TASK INSTRUCTIONS: Exactly and only the lines from the one with "זייער טשיקאַווע" through the last line of the records need to be set down; please skip the pictures.

------ RAW DATA ------

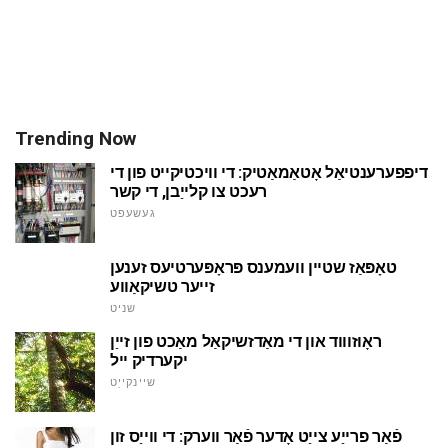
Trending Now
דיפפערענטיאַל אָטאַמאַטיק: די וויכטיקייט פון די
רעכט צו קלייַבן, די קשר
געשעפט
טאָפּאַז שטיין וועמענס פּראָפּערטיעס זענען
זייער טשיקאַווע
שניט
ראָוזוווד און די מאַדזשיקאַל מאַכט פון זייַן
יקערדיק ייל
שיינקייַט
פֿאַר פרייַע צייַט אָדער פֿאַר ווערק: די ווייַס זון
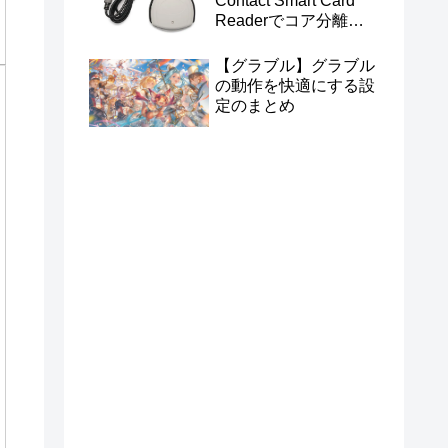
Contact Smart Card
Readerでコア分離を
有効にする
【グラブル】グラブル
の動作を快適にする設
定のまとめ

------

WRITTEN RESPONSE:
זייער טשיקאַווע
שניט
ראָוזוווד און די מאַדזשיקאַל מאַכט פון זייַן
יקערדיק ייל
שיינקייַט
פֿאַר פרייַע צייַט אָדער פֿאַר ווערק: די ווייַס זון
Contact Smart Card
Readerでコア分離を
有効にする
【グラブル】グラブル
の動作を快適にする設
定のまとめ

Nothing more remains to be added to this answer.